The same article doesn’t mention anything about the difference in processing power between the two categories, which is a shame, because it can really make a difference. How much depends on the CPU comparison, but Tom’s Hardware benchmarked the Atom against a fairly slow Celeron chip, and the Atom did not fare well. The Celeron was 35% faster, across the board. Remember the Vaio X? Still wondering about that $1300 price tag? Me too.
That sounds like a real knock against the Atom, but when you consider that the Atom consumes far less power than the Celeron, things begin to make sense, and it brings us back to the reason why netbooks are appealing despite their lack of processing power: Their tiny size, and super-efficient internal components means that though they aren’t workhorses, they can go much longer without plugging in to a wall.

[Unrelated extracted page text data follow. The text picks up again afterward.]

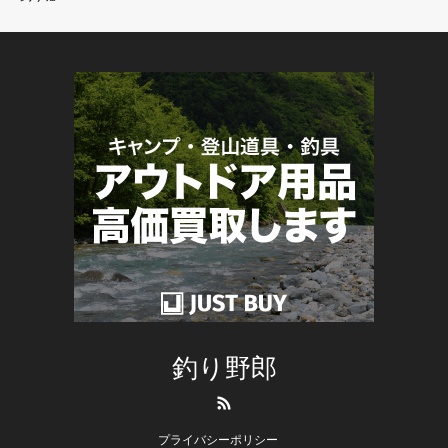
釣り野郎
RSS
プライバシーポリシー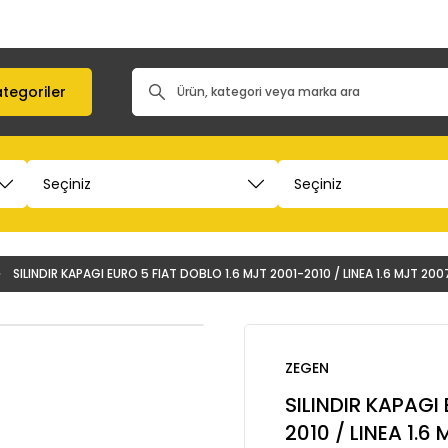
tegoriler
SILINDIR KAPAGI EURO 5 FIAT DOBLO 1.6 MJT 2001-2010 / LINEA 1.6 MJT 20
ZEGEN
SILINDIR KAPAGI
2010 / LINEA 1.6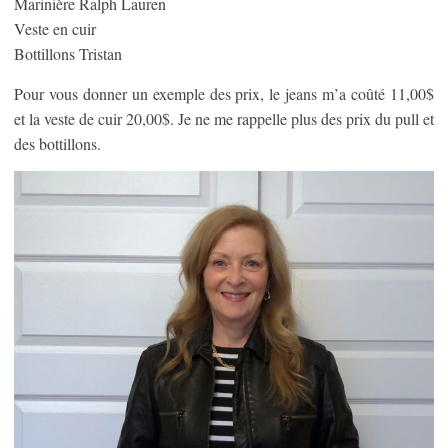
Marinière Ralph Lauren
Veste en cuir
Bottillons Tristan
Pour vous donner un exemple des prix, le jeans m’a coûté 11,00$
et la veste de cuir 20,00$. Je ne me rappelle plus des prix du pull et
des bottillons.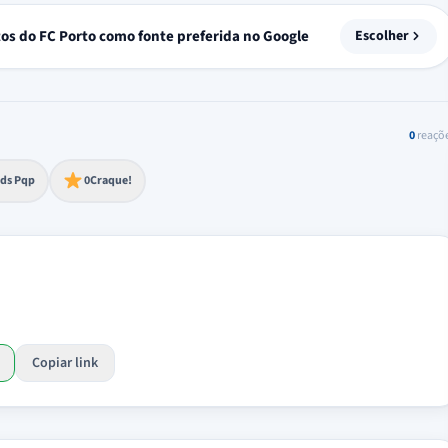
tos do FC Porto como fonte preferida no Google
Escolher
0
reaçõ
to extremo
ds Pqp
0
Craque!
Copiar link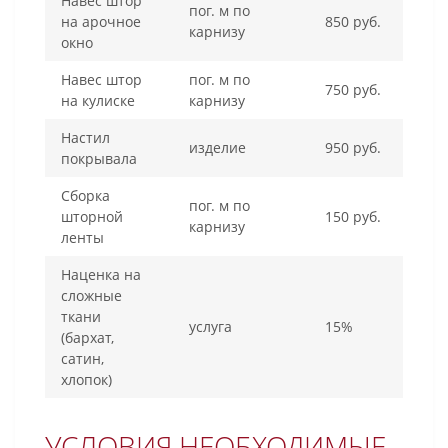
Навес штор
пог. м по
на арочное
850 руб.
карнизу
окно
Навес штор
пог. м по
750 руб.
на кулиске
карнизу
Настил
изделие
950 руб.
покрывала
Сборка
пог. м по
шторной
150 руб.
карнизу
ленты
Наценка на
сложные
ткани
услуга
15%
(бархат,
сатин,
хлопок)
УСЛОВИЯ НЕОБХОДИМЫЕ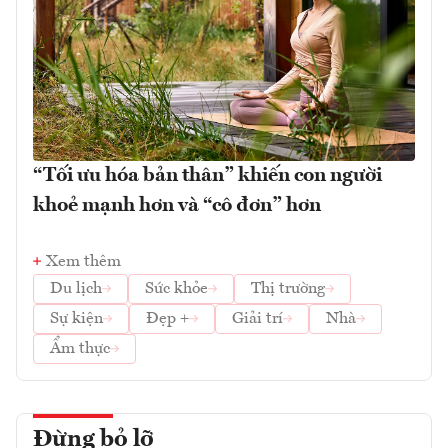
“Tối ưu hóa bản thân” khiến con người
khoẻ mạnh hơn và “cô đơn” hơn
Xem thêm
Du lịch
Sức khỏe
Thị trường
Sự kiện
Đẹp +
Giải trí
Nhà
Ẩm thực
Đừng bỏ lỡ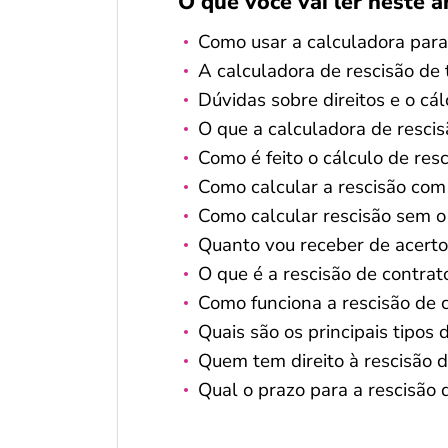
O que você vai ler neste a
Como usar a calculadora para 
A calculadora de rescisão de
Dúvidas sobre direitos e o cá
O que a calculadora de resci
Como é feito o cálculo de resc
Como calcular a rescisão co
Como calcular rescisão sem o
Quanto vou receber de acerto?
O que é a rescisão de contrat
Como funciona a rescisão de 
Quais são os principais tipos 
Quem tem direito à rescisão d
Qual o prazo para a rescisão 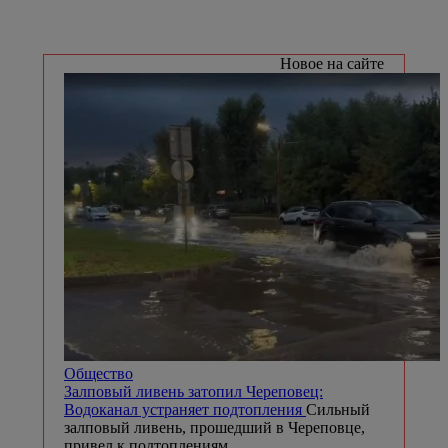
Новое на сайте
Общество
Залповый ливень затопил Череповец:
Водоканал устраняет подтопления
Сильный
залповый ливень, прошедший в Череповце,
привел к подтоплениям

What consumers should remember is that while the line is blurring between netbooks and notebooks, there are some real differences in terms of performance. Want a super-portable PC that can give you quick and easy net access from a Wi-Fi hotspot so you can check your mail, surf the web, watch some videos and stay up-to-date on Facebook? Want to go up to a whole day without a recharge? Get a netbook.
But if you need a portable PC that can mutli-task, edit video, play 3D games, run Photoshop and do it all without grinding to a halt, you want a notebook.